What issues -- both technical and cultural -- do we need to consider before building a data warehouse for our...
How long have you got?
General issues (not really technical or cultural, but very important) include, but are not limited to:
- What kind of analysis do the business users want to perform?
- Do you currently collect the data required to support that analysis?
- Where is the data?
- How clean is your data?
- Are there multiple sources for similar data?
- What structure is best for the core data warehouse (i.e., dimensional or relational)?
Technical issues include, but are not limited to:
- How much data are you going to ship around your network, and will it be able to cope?
- How much disk space will be needed?
- How fast does the disk storage need to be?
- Are you going to use solid-state drives (SSDs) to store “hot” data (i.e., frequently accessed information)?
- What database and data management technology expertise already exists within the company?

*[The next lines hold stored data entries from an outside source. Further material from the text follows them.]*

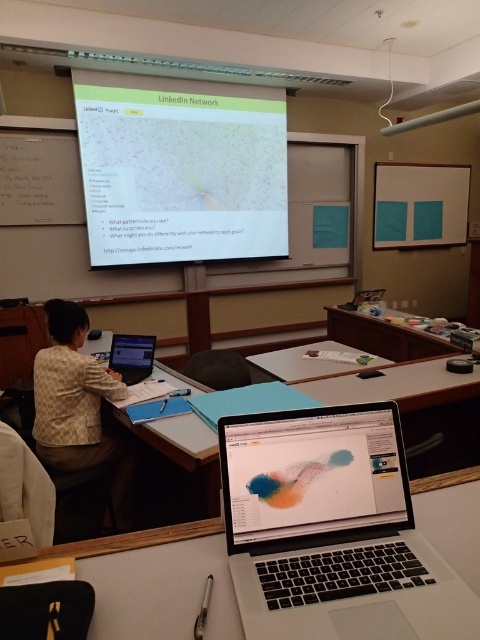 Question: Observing the image, what is the correct spatial positioning of silver metallic laptop at center in reference to matte plastic laptop at center?

Choices:
 (A) right
 (B) left

Answer: (A)

Question: Estimate the real-world distances between objects in this image. Which object is farther from the wooden table at center?

Choices:
 (A) matte plastic laptop at center
 (B) matte black laptop at center

Answer: (A)

Question: Is wooden table at center bigger than matte black laptop at center?

Choices:
 (A) no
 (B) yes

Answer: (B)

Question: Is silver metallic laptop at center to the left of matte plastic laptop at center from the viewer's perspective?

Choices:
 (A) yes
 (B) no

Answer: (B)

Question: Which object appears closest to the camera in this image?

Choices:
 (A) matte plastic laptop at center
 (B) white plastic table at center

Answer: (A)

Question: Which point appears farthest from the camera in this image?

Choices:
 (A) (107, 179)
 (B) (271, 352)
 (C) (116, 365)

Answer: (B) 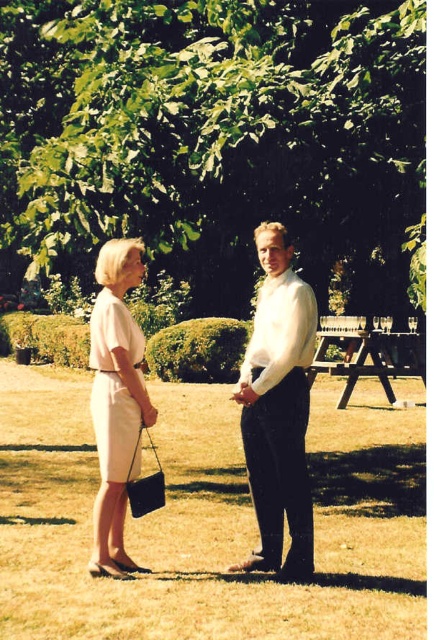 Does green leafy tree at upper center appear under white smooth shirt at center?

Result: Actually, green leafy tree at upper center is above white smooth shirt at center.

Which is behind, point (43, 160) or point (268, 429)?

The point (43, 160) is behind.

Locate an element on the screen. The image size is (434, 640). green leafy tree at upper center is located at coordinates (217, 140).

Does green grass at center have a lesser width compared to light beige fabric dress at center?

No, green grass at center is not thinner than light beige fabric dress at center.

Can you confirm if green grass at center is taller than light beige fabric dress at center?

In fact, green grass at center may be shorter than light beige fabric dress at center.

What do you see at coordinates (210, 520) in the screenshot?
I see `green grass at center` at bounding box center [210, 520].

At what (x,y) coordinates should I click in order to perform the action: click on green grass at center. Please return your answer as a coordinate pair (x, y). This screenshot has width=434, height=640. Looking at the image, I should click on (210, 520).

Is point (295, 353) more distant than point (119, 385)?

No, it is in front of (119, 385).

Locate an element on the screen. light beige fabric dress at center is located at coordinates (279, 408). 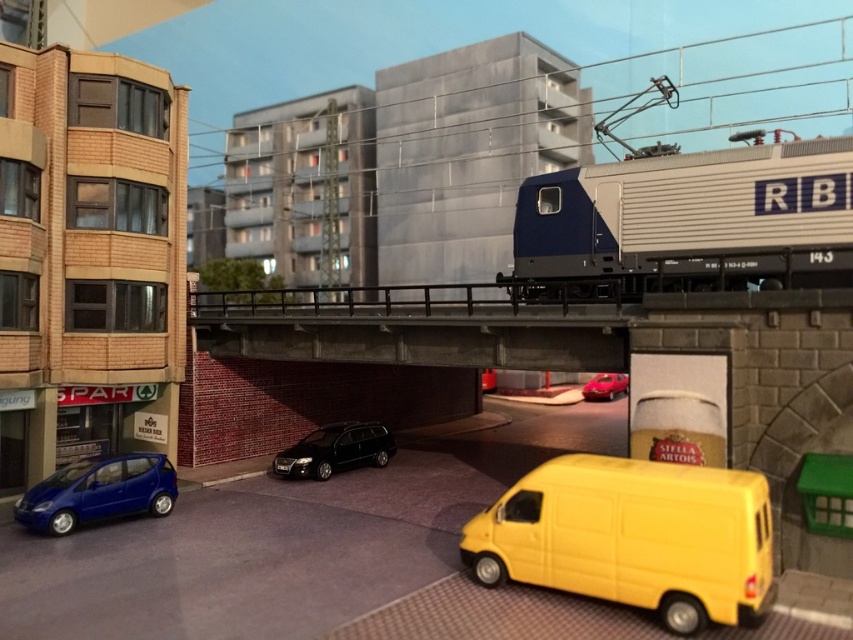 You are a delivery person trying to park your vehicle in the smooth concrete parking garage at center. There is a yellow matte van at lower right blocking the entrance. Can you drive around it to access the garage?

The smooth concrete parking garage at center is closer to you than the yellow matte van at lower right, so you can drive around the van to access the garage.

You are standing at the point labeled point (312,296). You need to walk to the yellow van parked on the street to the right of the SPAR building. How far will you have to walk in meters?

The distance between you and the yellow van parked on the street to the right of the SPAR building is 44.80 meters.

You are a delivery driver who needs to park your vehicle in the smooth concrete parking garage at center. However, your van is the same size as the yellow matte van at lower right. Can your van fit into the garage?

The smooth concrete parking garage at center is larger in size than the yellow matte van at lower right, so yes, your van can fit into the garage since the garage is bigger than the van. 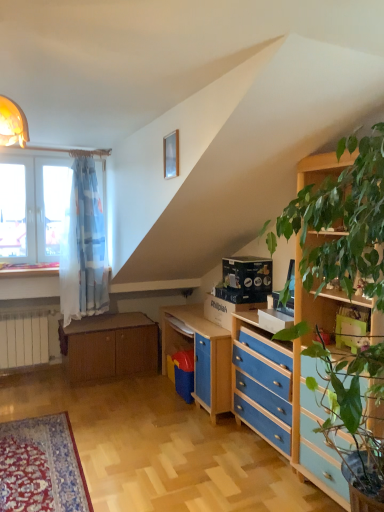 Question: Visually, is blue painted wood chest of drawers at lower right positioned to the left or to the right of wooden cabinet at lower left?

Choices:
 (A) right
 (B) left

Answer: (A)

Question: Is blue painted wood chest of drawers at lower right in front of or behind wooden cabinet at lower left in the image?

Choices:
 (A) front
 (B) behind

Answer: (A)

Question: Which is farther from the blue painted wood chest of drawers at lower right?

Choices:
 (A) wooden at left
 (B) wooden cabinet at lower left

Answer: (A)

Question: Which is farther from the blue painted wood chest of drawers at lower right?

Choices:
 (A) wooden at left
 (B) wooden cabinet at lower left

Answer: (A) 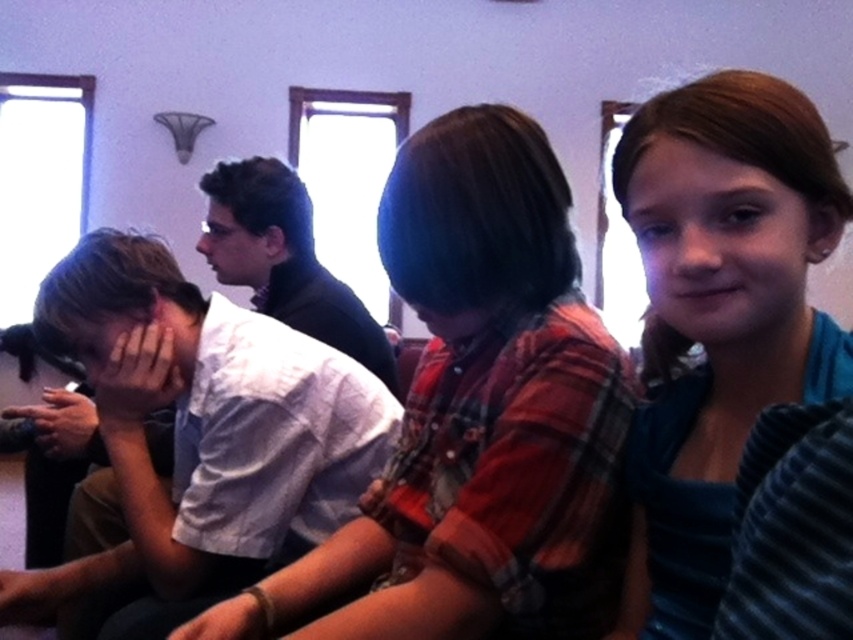 Is smooth brown hair at upper right positioned at the back of matte black hair at center?

That is False.

Between smooth brown hair at upper right and matte black hair at center, which one is positioned higher?

matte black hair at center

Locate an element on the screen. Image resolution: width=853 pixels, height=640 pixels. smooth brown hair at upper right is located at coordinates click(x=718, y=317).

How far apart are dark blue shirt at center and smooth skin hand at center left?

dark blue shirt at center is 29.28 inches from smooth skin hand at center left.

Between dark blue shirt at center and smooth skin hand at center left, which one appears on the right side from the viewer's perspective?

dark blue shirt at center is more to the right.

Where is `dark blue shirt at center`? The height and width of the screenshot is (640, 853). dark blue shirt at center is located at coordinates (283, 259).

Can you confirm if smooth skin hand at center left is positioned to the left of matte black hair at center?

No, smooth skin hand at center left is not to the left of matte black hair at center.

Is smooth skin hand at center left taller than matte black hair at center?

Incorrect, smooth skin hand at center left's height is not larger of matte black hair at center's.

The height and width of the screenshot is (640, 853). Identify the location of smooth skin hand at center left. [135, 376]. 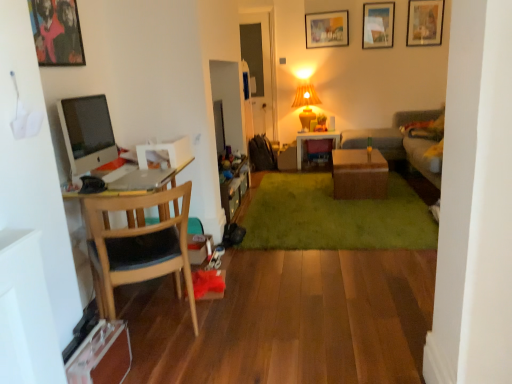 Question: Is wooden picture frame at upper center, the fourth picture frame viewed from the front, wider or thinner than wooden cabinet at center?

Choices:
 (A) thin
 (B) wide

Answer: (A)

Question: From a real-world perspective, relative to wooden cabinet at center, is wooden picture frame at upper center, the fourth picture frame viewed from the front, vertically above or below?

Choices:
 (A) below
 (B) above

Answer: (B)

Question: Considering the real-world distances, which object is closest to the wooden cabinet at center?

Choices:
 (A) wooden picture frame at upper center, which is the third picture frame in top-to-bottom order
 (B) green plush rug at center
 (C) brown wicker table at center, which appears as the second table when viewed from the back
 (D) metallic framed artwork at upper left, which is the 1th picture frame from left to right
 (E) gray fabric couch at right

Answer: (B)

Question: Which is farther from the gray fabric couch at right?

Choices:
 (A) wooden table at center, which appears as the second table when viewed from the front
 (B) metallic framed artwork at upper left, which is the fourth picture frame in right-to-left order
 (C) yellow fabric lampshade at upper center
 (D) brown wicker table at center, arranged as the 1th table when viewed from the front
 (E) wooden chair at left

Answer: (B) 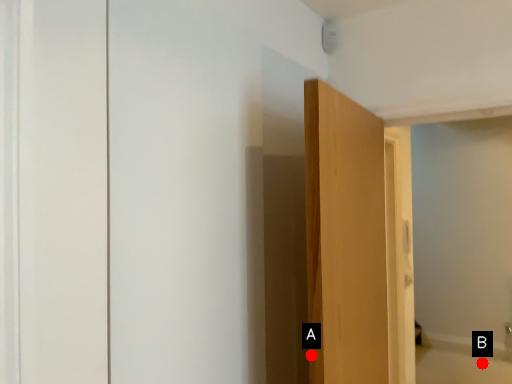 Question: Two points are circled on the image, labeled by A and B beside each circle. Which point is closer to the camera taking this photo?

Choices:
 (A) A is closer
 (B) B is closer

Answer: (A) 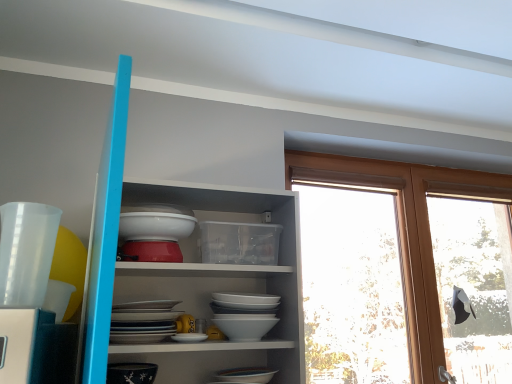 At what (x,y) coordinates should I click in order to perform the action: click on vacant point above transparent glass window at upper right (from a real-world perspective). Please return your answer as a coordinate pair (x, y). This screenshot has width=512, height=384. Looking at the image, I should click on (425, 165). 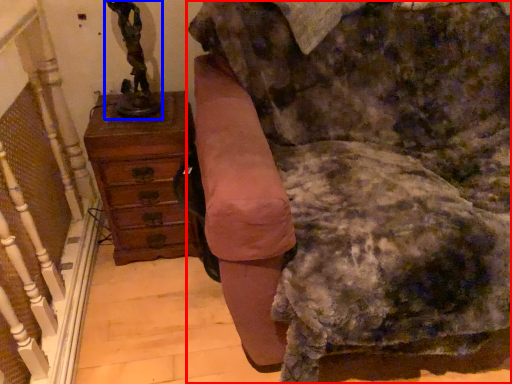 Question: Among these objects, which one is farthest to the camera, furniture (highlighted by a red box) or sculpture (highlighted by a blue box)?

Choices:
 (A) furniture
 (B) sculpture

Answer: (B) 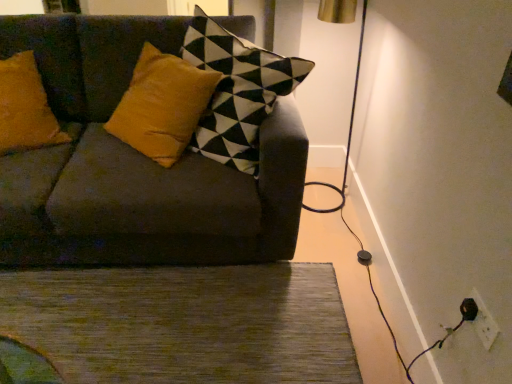 You are a GUI agent. You are given a task and a screenshot of the screen. Output one action in this format:
    pyautogui.click(x=<x>, y=<y>)
    Task: Click on the green textured rug at lower center
    Image resolution: width=512 pixels, height=384 pixels.
    Given the screenshot: What is the action you would take?
    (x=184, y=324)

Looking at this image, what is the approximate width of white plastic electric outlet at lower right?

white plastic electric outlet at lower right is 1.00 centimeters wide.

Where is `green textured rug at lower center`? Image resolution: width=512 pixels, height=384 pixels. green textured rug at lower center is located at coordinates (184, 324).

Considering the sizes of objects green textured rug at lower center and velvet dark gray couch at center in the image provided, who is taller, green textured rug at lower center or velvet dark gray couch at center?

With more height is velvet dark gray couch at center.

How many degrees apart are the facing directions of green textured rug at lower center and velvet dark gray couch at center?

They differ by 91.4 degrees in their facing directions.

Between point (260, 267) and point (241, 189), which one is positioned behind?

Positioned behind is point (260, 267).

Is green textured rug at lower center positioned with its back to velvet dark gray couch at center?

No, velvet dark gray couch at center is not at the back of green textured rug at lower center.

In the image, is velvet dark gray couch at center on the left side or the right side of white plastic electric outlet at lower right?

In the image, velvet dark gray couch at center appears on the left side of white plastic electric outlet at lower right.

Does velvet dark gray couch at center lie in front of white plastic electric outlet at lower right?

No, it is not.

Between velvet dark gray couch at center and white plastic electric outlet at lower right, which one has larger size?

velvet dark gray couch at center is bigger.

Between velvet dark gray couch at center and white plastic electric outlet at lower right, which one has more height?

Standing taller between the two is velvet dark gray couch at center.

Is velvet dark gray couch at center surrounding green textured rug at lower center?

No, velvet dark gray couch at center does not contain green textured rug at lower center.

Considering the relative positions of velvet dark gray couch at center and green textured rug at lower center in the image provided, is velvet dark gray couch at center behind green textured rug at lower center?

No, velvet dark gray couch at center is in front of green textured rug at lower center.

Is velvet dark gray couch at center aimed at green textured rug at lower center?

Yes, velvet dark gray couch at center faces towards green textured rug at lower center.

Does point (118, 240) lie in front of point (266, 355)?

No.

Between white plastic electric outlet at lower right and green textured rug at lower center, which one has larger width?

Wider between the two is green textured rug at lower center.

Is white plastic electric outlet at lower right not within green textured rug at lower center?

Indeed, white plastic electric outlet at lower right is completely outside green textured rug at lower center.

Is the position of white plastic electric outlet at lower right less distant than that of green textured rug at lower center?

Yes, it is in front of green textured rug at lower center.

What's the angular difference between white plastic electric outlet at lower right and green textured rug at lower center's facing directions?

0.053 degrees.

Is velvet dark gray couch at center at the back of white plastic electric outlet at lower right?

That's not correct — white plastic electric outlet at lower right is not looking away from velvet dark gray couch at center.

From the image's perspective, would you say white plastic electric outlet at lower right is shown under velvet dark gray couch at center?

Yes.

Between point (478, 307) and point (132, 207), which one is positioned behind?

The point (132, 207) is farther.

From a real-world perspective, is white plastic electric outlet at lower right under velvet dark gray couch at center?

Yes, from a real-world perspective, white plastic electric outlet at lower right is under velvet dark gray couch at center.

From the image's perspective, who appears lower, green textured rug at lower center or white plastic electric outlet at lower right?

From the image's view, green textured rug at lower center is below.

Is green textured rug at lower center closer to the viewer compared to white plastic electric outlet at lower right?

No, green textured rug at lower center is further to the viewer.

Is there a large distance between green textured rug at lower center and white plastic electric outlet at lower right?

green textured rug at lower center is positioned a significant distance from white plastic electric outlet at lower right.

You are a GUI agent. You are given a task and a screenshot of the screen. Output one action in this format:
    pyautogui.click(x=<x>, y=<y>)
    Task: Click on the studio couch above the green textured rug at lower center (from a real-world perspective)
    Image resolution: width=512 pixels, height=384 pixels.
    Given the screenshot: What is the action you would take?
    pyautogui.click(x=135, y=165)

The width and height of the screenshot is (512, 384). Find the location of `electric outlet beneath the velvet dark gray couch at center (from a real-world perspective)`. electric outlet beneath the velvet dark gray couch at center (from a real-world perspective) is located at coordinates (483, 321).

From the image, which object appears to be nearer to green textured rug at lower center, white plastic electric outlet at lower right or velvet dark gray couch at center?

velvet dark gray couch at center is positioned closer to the anchor green textured rug at lower center.

Estimate the real-world distances between objects in this image. Which object is further from velvet dark gray couch at center, white plastic electric outlet at lower right or green textured rug at lower center?

white plastic electric outlet at lower right is positioned further to the anchor velvet dark gray couch at center.

Looking at the image, which one is located further to velvet dark gray couch at center, green textured rug at lower center or white plastic electric outlet at lower right?

white plastic electric outlet at lower right.

When comparing their distances from green textured rug at lower center, does velvet dark gray couch at center or white plastic electric outlet at lower right seem further?

The object further to green textured rug at lower center is white plastic electric outlet at lower right.

Based on the photo, when comparing their distances from white plastic electric outlet at lower right, does velvet dark gray couch at center or green textured rug at lower center seem closer?

green textured rug at lower center is closer to white plastic electric outlet at lower right.

Based on their spatial positions, is green textured rug at lower center or velvet dark gray couch at center closer to white plastic electric outlet at lower right?

green textured rug at lower center lies closer to white plastic electric outlet at lower right than the other object.

I want to click on doormat between velvet dark gray couch at center and white plastic electric outlet at lower right, so click(184, 324). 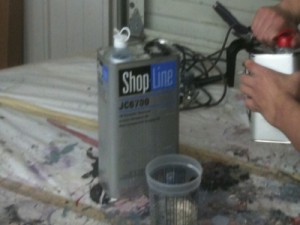 The image size is (300, 225). In order to click on table in this screenshot , I will do `click(218, 129)`. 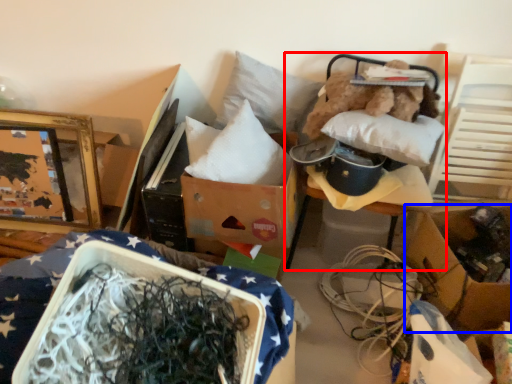 Question: Which object appears closest to the camera in this image, furniture (highlighted by a red box) or cardboard box (highlighted by a blue box)?

Choices:
 (A) furniture
 (B) cardboard box

Answer: (A)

Cultural issues include, but are not limited to:
- How do data definitions differ between your operational systems? Different departments and business units often use their own definitions of terms like “customer,” “sale” and “order” within systems. So you’ll need to standardize the definitions and add prefixes such as “all sales,” “recent sales,” “commercial sales” and so on. But be warned: Business managers generally don’t like changing the established semantics.
- What’s the process for gathering business requirements? Some people will not want to spend time defining their data warehousing requirements for you. Instead, they will expect you to use your telepathic powers to divine their warehousing and data analysis needs.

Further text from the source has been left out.